Las palabras y las cosas
El pensamiento único convierte el potencial alternativo en posibilismo resignado. Pero hay un riesgo que no podemos correr. Es el de oponer como alternativa un nuevo pensamiento único. El de enfrentar esta hegemonía con un nuevo absoluto.

Por eso el nuevo pensamiento no puede ser un pensamiento cerrado. No venimos a afirmar una verdad alternativa a la verdad hegemónica. Venimos a decir que la verdad puede tener manifestaciones parciales, plurales, incluso fragmentarias, pero unidas por un proyecto común, recuperando la voluntad de autodeterminación que se ha manifestado a lo largo de nuestra historia.

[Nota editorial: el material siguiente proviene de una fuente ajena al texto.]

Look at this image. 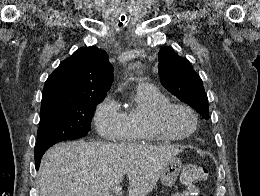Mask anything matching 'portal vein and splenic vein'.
<instances>
[{
  "label": "portal vein and splenic vein",
  "mask_w": 260,
  "mask_h": 196,
  "mask_svg": "<svg viewBox=\"0 0 260 196\" xmlns=\"http://www.w3.org/2000/svg\"><path fill=\"white\" fill-rule=\"evenodd\" d=\"M121 190H122V186H114V188H112V192H114V194H119Z\"/></svg>",
  "instance_id": "1"
}]
</instances>
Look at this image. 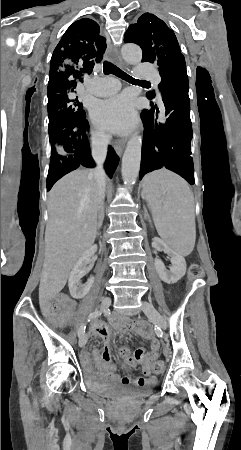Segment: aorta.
<instances>
[{
  "mask_svg": "<svg viewBox=\"0 0 241 450\" xmlns=\"http://www.w3.org/2000/svg\"><path fill=\"white\" fill-rule=\"evenodd\" d=\"M122 56L130 64H137L142 59V51L135 44H126L122 47ZM142 138L135 133L127 143L122 158V179L125 185L134 184L137 180L141 164Z\"/></svg>",
  "mask_w": 241,
  "mask_h": 450,
  "instance_id": "obj_1",
  "label": "aorta"
}]
</instances>
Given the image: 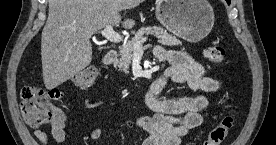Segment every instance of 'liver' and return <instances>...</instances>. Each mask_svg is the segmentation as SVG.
<instances>
[{"label":"liver","mask_w":276,"mask_h":145,"mask_svg":"<svg viewBox=\"0 0 276 145\" xmlns=\"http://www.w3.org/2000/svg\"><path fill=\"white\" fill-rule=\"evenodd\" d=\"M143 0H49L41 37L44 85L58 87L87 67L92 60L91 36L107 25L118 27L120 11L137 7ZM133 19L123 27L131 29Z\"/></svg>","instance_id":"6515ba94"}]
</instances>
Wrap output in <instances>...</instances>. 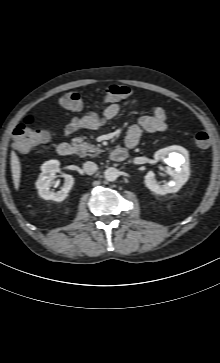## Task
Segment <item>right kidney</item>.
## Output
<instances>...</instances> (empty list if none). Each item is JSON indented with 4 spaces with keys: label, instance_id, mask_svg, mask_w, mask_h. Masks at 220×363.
Wrapping results in <instances>:
<instances>
[{
    "label": "right kidney",
    "instance_id": "obj_1",
    "mask_svg": "<svg viewBox=\"0 0 220 363\" xmlns=\"http://www.w3.org/2000/svg\"><path fill=\"white\" fill-rule=\"evenodd\" d=\"M59 161L50 160L42 164L41 174L36 181V187L38 189L39 195L46 200H54L57 202L63 201L70 189L74 184V178L71 175L65 174V182L61 190L53 192L50 187L55 178V174L60 172Z\"/></svg>",
    "mask_w": 220,
    "mask_h": 363
}]
</instances>
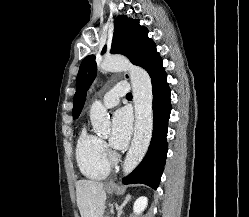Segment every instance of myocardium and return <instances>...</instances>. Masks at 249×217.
<instances>
[{
	"instance_id": "obj_1",
	"label": "myocardium",
	"mask_w": 249,
	"mask_h": 217,
	"mask_svg": "<svg viewBox=\"0 0 249 217\" xmlns=\"http://www.w3.org/2000/svg\"><path fill=\"white\" fill-rule=\"evenodd\" d=\"M109 160H110L111 162H114V161L117 160V156L114 155V154H110Z\"/></svg>"
}]
</instances>
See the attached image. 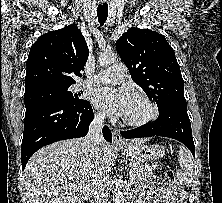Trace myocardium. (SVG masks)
I'll use <instances>...</instances> for the list:
<instances>
[{
    "mask_svg": "<svg viewBox=\"0 0 222 203\" xmlns=\"http://www.w3.org/2000/svg\"><path fill=\"white\" fill-rule=\"evenodd\" d=\"M132 97L143 101L149 107V114L140 120H130L124 117L123 122L127 126L142 127L153 122L158 117L159 114L158 107L148 96L142 93H134Z\"/></svg>",
    "mask_w": 222,
    "mask_h": 203,
    "instance_id": "obj_1",
    "label": "myocardium"
}]
</instances>
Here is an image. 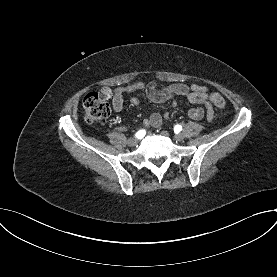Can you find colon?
I'll return each mask as SVG.
<instances>
[{
	"mask_svg": "<svg viewBox=\"0 0 277 277\" xmlns=\"http://www.w3.org/2000/svg\"><path fill=\"white\" fill-rule=\"evenodd\" d=\"M109 97V93L104 90L90 92L86 95L83 101V111L88 123L98 122L110 115ZM210 99L219 109L223 110L225 108V100L220 94L213 93L210 95Z\"/></svg>",
	"mask_w": 277,
	"mask_h": 277,
	"instance_id": "obj_1",
	"label": "colon"
}]
</instances>
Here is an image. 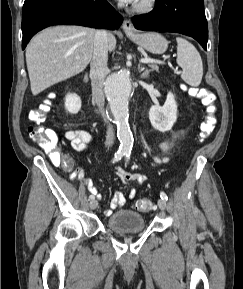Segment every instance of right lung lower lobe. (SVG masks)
Returning a JSON list of instances; mask_svg holds the SVG:
<instances>
[{
	"instance_id": "1",
	"label": "right lung lower lobe",
	"mask_w": 243,
	"mask_h": 289,
	"mask_svg": "<svg viewBox=\"0 0 243 289\" xmlns=\"http://www.w3.org/2000/svg\"><path fill=\"white\" fill-rule=\"evenodd\" d=\"M123 21L107 0H25L22 49L40 30L57 24L117 29Z\"/></svg>"
}]
</instances>
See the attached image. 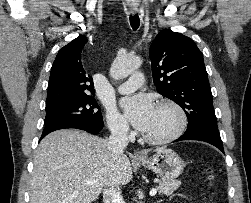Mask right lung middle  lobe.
Instances as JSON below:
<instances>
[{"instance_id":"obj_1","label":"right lung middle lobe","mask_w":251,"mask_h":203,"mask_svg":"<svg viewBox=\"0 0 251 203\" xmlns=\"http://www.w3.org/2000/svg\"><path fill=\"white\" fill-rule=\"evenodd\" d=\"M64 120H82L103 128L102 114L93 97L46 107L45 125Z\"/></svg>"}]
</instances>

También es posible la democracia en el ámbito del pensamiento, siempre que se pueda ir tejiendo el consenso necesario alrededor de los objetivos comunes. En este contexto, el debate y el disenso ideológico no sólo es deseable, sino una necesidad objetiva para expresar una realidad del campo popular signada por la fragmentación y la multiplicidad.

Porque toda unidad ideológica genera sus tradiciones y sus gendarmes, por lo cual termina operando como factor de exclusión que de incorporación y hace más probable la construcción de prolijos discursos de capilla que la articulación de un movimiento que contenga la mayor diversidad de expresiones de la sociedad. En este punto, sólo el trabajo en común puede unir las diferencias, aprovechando el potencial creativo que surge del intercambio.

Nuestra identidad en este fin de siglo se presenta como plural. Y de este reconocimiento debe partir una práctica de respeto por las diferencias que ayude a construir a partir de esa diversidad. Porque si la realidad no es unívoca, tampoco pueden serlo los medios para transformarla. Básicamente para dar cauce a ese potencial creativo, generando un pensamiento estratégico de participación.

Poniendo a prueba nuestra capacidad de generar nuevos ámbitos de fuerte pertenencia, articulando consensos amplios que operen como contención a partir de acciones concretas de acumulación de capital social. Capital social que se expresa en poder comunitario, en capacidad legislativa desde la sociedad y atendiendo las necesidades reales de la población.

Porque de lo que se trata en realidad es de la vida de la gente. Los tres ejes planteados (la política, el trabajo y el nuevo pensamiento) se orientan necesariamente hacia lo que podríamos sintetizar como una mejor calidad de vida para la sociedad en su conjunto. Como en el poema de Gelman: “para que peones maestros hacheros coman mejor vivan mejor”.

Para esto es esencial potenciar la iniciativa, recrear el compromiso y multiplicar la organización de carácter popular, libre, y democrática de nuestra sociedad.

La factoría próspera es una ilusión gastada que ya no nos pueden ofrecer como modelo. Siempre queda el camino de la autodeterminación. Una elección que puede ser el homenaje más constructivo a todos aquellos que dieron su vida por esta causa.